3. What is the Italian fly-fishing culture like? Is it different from American fly fishing?
As you may already know, the first description of an artificial fly was by the Roman historian Claudius Aelianus around 200 AD, describing a fly pattern used by Macedonian fishermen. It is also known that, during the first invasion of Britannia in the 43 AD, Romans fished for salmon on the Thames and Tyne with a “bait” called “Plumme,” which in Latin means “feather.”
All over Italy, there are local, traditional fly-fishing methods–such as “Valsesiana” (from Valsesia, a remote high mountain valley in Piedmont Region of northwestern Italy) and “Scuriazzo” (from the Abruzzo, Molise and Campania Region in central-southern Italy). Both methods used furled horse-hair line, gut tippet and a simple fly, similar to the traditional North Country Spiders. Both methods are very similar to the traditional Japanese Tenkara.
American and Italian cultures did cross and blend a lot, especially after the WWII. Also thanks to movies, TV series, Italo-American communities, and so on, our modern culture is very similar and so it is the “modern” Fly Fishing. Just to give you an example, I do not know a single Italian fly angler who did not watch “A River Runs Through It.”
4. What are some other experiences visitors to your region can enjoy?
This is Italy! Every single fishing destination includes breath-taking scenery, history, and traditions.
Delicious local food, premium and world renowned local wines, castles, museums, ancient villages, archeological sites, nature (mountain, countryside, sea), art, shopping, fashion–you name it!
Every fishing experience includes all of the above. Italy represents one of the best place in the world to fly fish, and it is also the best place to enjoy with a non-fishing partner.
5. What are your top 5 fly patterns for fishing in your region?
Very tough question! But if I had to narrow the choice of my flies down to an “all inclusive” magnificent 5, I’d say:
- Elk-Hair Caddis: That’s a classic.

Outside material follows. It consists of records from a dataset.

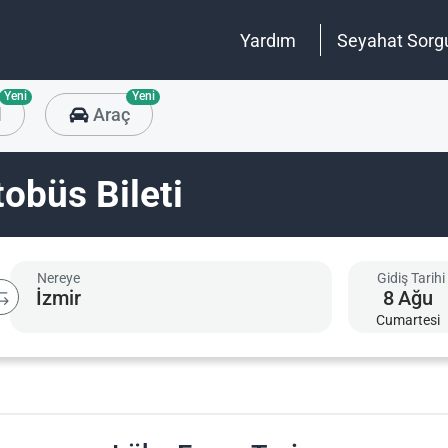
Yardım
Seyahat Sorg
Yeni
Yeni
l
Araç
obüs Bileti
Nereye
Gidiş Tarihi
8
Ağu
Cumartesi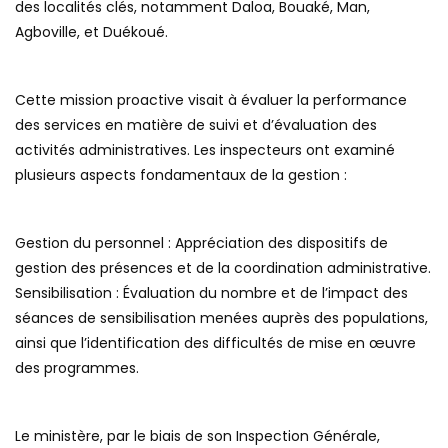
des localités clés, notamment Daloa, Bouaké, Man,
Agboville, et Duékoué.
Cette mission proactive visait à évaluer la performance
des services en matière de suivi et d’évaluation des
activités administratives. Les inspecteurs ont examiné
plusieurs aspects fondamentaux de la gestion :
Gestion du personnel : Appréciation des dispositifs de
gestion des présences et de la coordination administrative.
Sensibilisation : Évaluation du nombre et de l’impact des
séances de sensibilisation menées auprès des populations,
ainsi que l’identification des difficultés de mise en œuvre
des programmes.
Le ministère, par le biais de son Inspection Générale,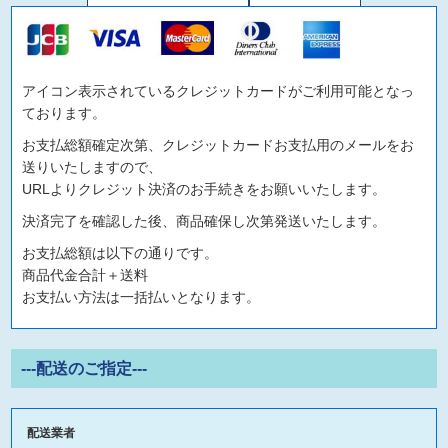
アイコン表示されているクレジットカードがご利用可能となっ
ております。
お支払総額確定次第、クレジットカードお支払用のメールをお
送りいたしますので、
URLよりクレジット決済のお手続きをお願いいたします。
決済完了を確認した後、商品確保し次第発送いたします。
お支払総額は以下の通りです。
商品代金合計＋送料
お支払い方法は一括払いとなります。
---配送のご指定---
配送業者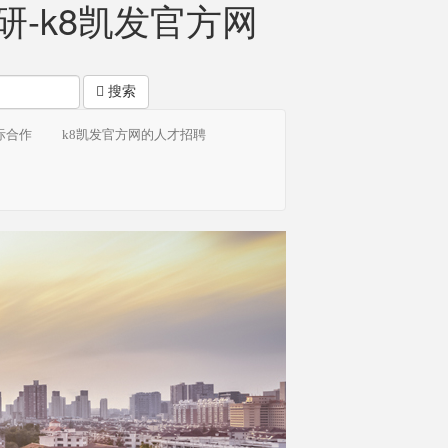
-k8凯发官方网
搜索
际合作
k8凯发官方网的人才招聘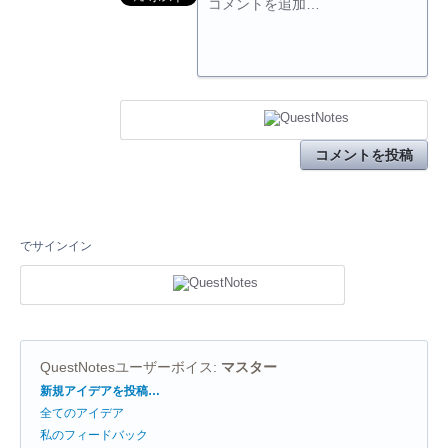
コメントを追加…
コメントを投稿
でサインイン
QuestNotesユーザーボイス
:
マスター
カ
新規アイデアを投稿…
テ
全てのアイデア
ゴ
リ
私のフィードバック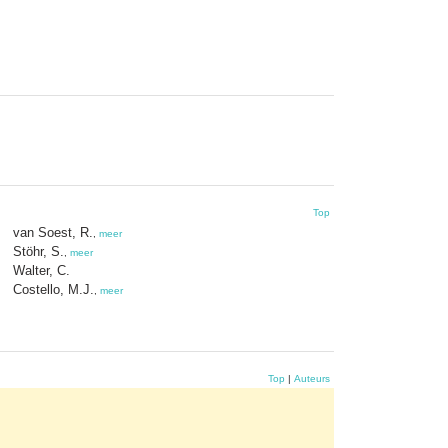
Top
van Soest, R.
,
meer
Stöhr, S.
,
meer
Walter, C.
Costello, M.J.
,
meer
Top
|
Auteurs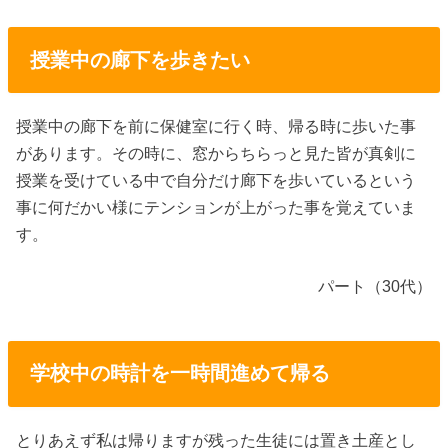
授業中の廊下を歩きたい
授業中の廊下を前に保健室に行く時、帰る時に歩いた事
があります。その時に、窓からちらっと見た皆が真剣に
授業を受けている中で自分だけ廊下を歩いているという
事に何だかい様にテンションが上がった事を覚えていま
す。
パート（30代）
学校中の時計を一時間進めて帰る
とりあえず私は帰りますが残った生徒には置き土産とし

Even when trout are not rising, we call it “pesca in caccia” (literally hunting-fishing), which means to blind-fish by reading the water. In many situations fish will be looking up, so if you cast in the right spot, with the right presentation, with the right drift . . . fish on!
- Comparadun: When trout are rising, a “minimal” Comparadun pattern can be the winning choice for very selective fish.
- Pheasant Tail Nymph: another absolute classic, with thousands of variations. It can be use in high-sticking, French-nymphing, Czech nymphing on the dropper, as a dropper of a dry, and so on.
- Clouser Minnow: One of the best all-rounder streamer. Just varying the size, you can chase big marbles (and trout in general), sea bass, and believe it or not, mullet and many other predators.
- Popper (Classic, Cigarette or Crease): When I fish topwater, especially for sea bass (and for predators in general), it is one of the flies able to make my heart stop and then rumble. Few things are like a big fish cutting through the surface and smash your fly in a noisy splash!